▶ [Task requirements] Although the data below contains pictures, please reproduce only its words, exactly.

▶ [Records supplied]
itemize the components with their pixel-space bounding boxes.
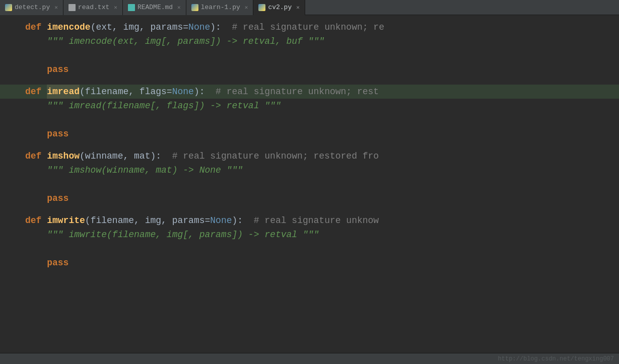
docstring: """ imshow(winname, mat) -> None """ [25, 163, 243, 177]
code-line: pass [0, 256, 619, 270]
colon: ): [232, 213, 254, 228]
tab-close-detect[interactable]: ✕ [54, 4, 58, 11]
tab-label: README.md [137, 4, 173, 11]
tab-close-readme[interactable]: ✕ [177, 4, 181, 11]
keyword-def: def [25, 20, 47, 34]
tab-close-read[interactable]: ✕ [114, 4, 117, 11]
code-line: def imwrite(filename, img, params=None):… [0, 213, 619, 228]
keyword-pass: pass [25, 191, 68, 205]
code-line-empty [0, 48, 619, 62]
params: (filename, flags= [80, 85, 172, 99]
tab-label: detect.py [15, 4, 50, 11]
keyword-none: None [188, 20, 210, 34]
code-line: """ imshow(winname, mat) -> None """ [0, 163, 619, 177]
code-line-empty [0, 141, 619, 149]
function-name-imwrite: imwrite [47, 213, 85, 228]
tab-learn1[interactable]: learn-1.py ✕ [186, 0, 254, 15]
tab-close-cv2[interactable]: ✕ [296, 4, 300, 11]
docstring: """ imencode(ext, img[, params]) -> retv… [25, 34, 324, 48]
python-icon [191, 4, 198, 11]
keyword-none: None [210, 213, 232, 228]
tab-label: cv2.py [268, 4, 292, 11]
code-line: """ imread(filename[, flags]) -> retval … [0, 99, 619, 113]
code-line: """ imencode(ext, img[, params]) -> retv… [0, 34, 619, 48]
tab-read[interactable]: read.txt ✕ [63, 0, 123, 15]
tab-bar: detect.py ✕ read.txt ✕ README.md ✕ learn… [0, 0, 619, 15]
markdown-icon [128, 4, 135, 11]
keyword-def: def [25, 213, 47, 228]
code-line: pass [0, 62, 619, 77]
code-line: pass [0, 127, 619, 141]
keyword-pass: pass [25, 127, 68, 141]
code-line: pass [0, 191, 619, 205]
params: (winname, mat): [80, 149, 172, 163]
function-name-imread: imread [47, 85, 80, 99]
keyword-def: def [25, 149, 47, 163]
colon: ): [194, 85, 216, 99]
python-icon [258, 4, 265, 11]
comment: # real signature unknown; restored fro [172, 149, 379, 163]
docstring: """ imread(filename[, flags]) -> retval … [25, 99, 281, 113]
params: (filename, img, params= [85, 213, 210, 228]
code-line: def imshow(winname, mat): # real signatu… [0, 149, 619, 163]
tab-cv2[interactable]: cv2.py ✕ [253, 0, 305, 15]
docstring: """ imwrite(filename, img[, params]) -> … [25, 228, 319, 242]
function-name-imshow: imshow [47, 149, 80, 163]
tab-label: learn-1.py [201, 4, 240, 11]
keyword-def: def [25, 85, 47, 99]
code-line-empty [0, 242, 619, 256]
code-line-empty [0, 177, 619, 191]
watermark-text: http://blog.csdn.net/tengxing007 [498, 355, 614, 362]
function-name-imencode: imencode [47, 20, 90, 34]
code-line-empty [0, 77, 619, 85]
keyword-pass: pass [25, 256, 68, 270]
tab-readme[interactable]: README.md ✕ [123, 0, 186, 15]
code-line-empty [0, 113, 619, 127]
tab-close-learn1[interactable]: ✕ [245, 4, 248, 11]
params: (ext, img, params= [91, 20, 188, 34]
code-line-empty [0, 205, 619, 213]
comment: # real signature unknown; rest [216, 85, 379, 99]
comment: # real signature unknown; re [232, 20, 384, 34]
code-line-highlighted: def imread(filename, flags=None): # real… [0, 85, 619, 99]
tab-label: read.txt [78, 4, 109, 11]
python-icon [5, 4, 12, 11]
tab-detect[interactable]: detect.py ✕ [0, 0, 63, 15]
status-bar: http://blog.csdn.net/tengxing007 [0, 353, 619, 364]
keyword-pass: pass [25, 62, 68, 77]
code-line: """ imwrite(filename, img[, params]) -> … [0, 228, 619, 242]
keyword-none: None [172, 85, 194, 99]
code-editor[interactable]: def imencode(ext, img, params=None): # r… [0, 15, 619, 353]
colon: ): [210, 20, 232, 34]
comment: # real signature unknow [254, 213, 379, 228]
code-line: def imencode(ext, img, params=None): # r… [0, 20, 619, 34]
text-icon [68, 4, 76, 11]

▶ [Answer to this problem]
itemize the components with their pixel-space bounding boxes.
docstring: """ imshow(winname, mat) -> None """ [25, 163, 243, 177]
code-line: pass [0, 256, 619, 270]
colon: ): [232, 213, 254, 228]
tab-close-detect[interactable]: ✕ [54, 4, 58, 11]
tab-label: README.md [137, 4, 173, 11]
tab-close-readme[interactable]: ✕ [177, 4, 181, 11]
keyword-def: def [25, 20, 47, 34]
tab-close-read[interactable]: ✕ [114, 4, 117, 11]
code-line: def imwrite(filename, img, params=None):… [0, 213, 619, 228]
keyword-pass: pass [25, 191, 68, 205]
code-line-empty [0, 48, 619, 62]
params: (filename, flags= [80, 85, 172, 99]
tab-label: detect.py [15, 4, 50, 11]
keyword-none: None [188, 20, 210, 34]
code-line: """ imshow(winname, mat) -> None """ [0, 163, 619, 177]
code-line-empty [0, 141, 619, 149]
function-name-imwrite: imwrite [47, 213, 85, 228]
tab-learn1[interactable]: learn-1.py ✕ [186, 0, 254, 15]
tab-close-cv2[interactable]: ✕ [296, 4, 300, 11]
docstring: """ imencode(ext, img[, params]) -> retv… [25, 34, 324, 48]
python-icon [191, 4, 198, 11]
keyword-none: None [210, 213, 232, 228]
tab-label: cv2.py [268, 4, 292, 11]
code-line: """ imread(filename[, flags]) -> retval … [0, 99, 619, 113]
code-line: """ imencode(ext, img[, params]) -> retv… [0, 34, 619, 48]
tab-read[interactable]: read.txt ✕ [63, 0, 123, 15]
tab-bar: detect.py ✕ read.txt ✕ README.md ✕ learn… [0, 0, 619, 15]
markdown-icon [128, 4, 135, 11]
keyword-def: def [25, 213, 47, 228]
code-line: pass [0, 62, 619, 77]
code-line: pass [0, 127, 619, 141]
keyword-pass: pass [25, 127, 68, 141]
code-line: pass [0, 191, 619, 205]
params: (winname, mat): [80, 149, 172, 163]
function-name-imread: imread [47, 85, 80, 99]
keyword-def: def [25, 149, 47, 163]
colon: ): [194, 85, 216, 99]
python-icon [258, 4, 265, 11]
comment: # real signature unknown; restored fro [172, 149, 379, 163]
docstring: """ imread(filename[, flags]) -> retval … [25, 99, 281, 113]
params: (filename, img, params= [85, 213, 210, 228]
code-line: def imshow(winname, mat): # real signatu… [0, 149, 619, 163]
tab-cv2[interactable]: cv2.py ✕ [253, 0, 305, 15]
docstring: """ imwrite(filename, img[, params]) -> … [25, 228, 319, 242]
function-name-imshow: imshow [47, 149, 80, 163]
tab-label: learn-1.py [201, 4, 240, 11]
keyword-def: def [25, 85, 47, 99]
code-line-empty [0, 242, 619, 256]
code-line-empty [0, 177, 619, 191]
watermark-text: http://blog.csdn.net/tengxing007 [498, 355, 614, 362]
function-name-imencode: imencode [47, 20, 90, 34]
code-line-empty [0, 77, 619, 85]
keyword-pass: pass [25, 256, 68, 270]
tab-readme[interactable]: README.md ✕ [123, 0, 186, 15]
code-line-empty [0, 113, 619, 127]
tab-close-learn1[interactable]: ✕ [245, 4, 248, 11]
params: (ext, img, params= [91, 20, 188, 34]
code-line-empty [0, 205, 619, 213]
comment: # real signature unknown; rest [216, 85, 379, 99]
comment: # real signature unknown; re [232, 20, 384, 34]
code-line-highlighted: def imread(filename, flags=None): # real… [0, 85, 619, 99]
tab-label: read.txt [78, 4, 109, 11]
python-icon [5, 4, 12, 11]
tab-detect[interactable]: detect.py ✕ [0, 0, 63, 15]
status-bar: http://blog.csdn.net/tengxing007 [0, 353, 619, 364]
keyword-pass: pass [25, 62, 68, 77]
code-line: """ imwrite(filename, img[, params]) -> … [0, 228, 619, 242]
keyword-none: None [172, 85, 194, 99]
code-editor[interactable]: def imencode(ext, img, params=None): # r… [0, 15, 619, 353]
colon: ): [210, 20, 232, 34]
comment: # real signature unknow [254, 213, 379, 228]
code-line: def imencode(ext, img, params=None): # r… [0, 20, 619, 34]
text-icon [68, 4, 76, 11]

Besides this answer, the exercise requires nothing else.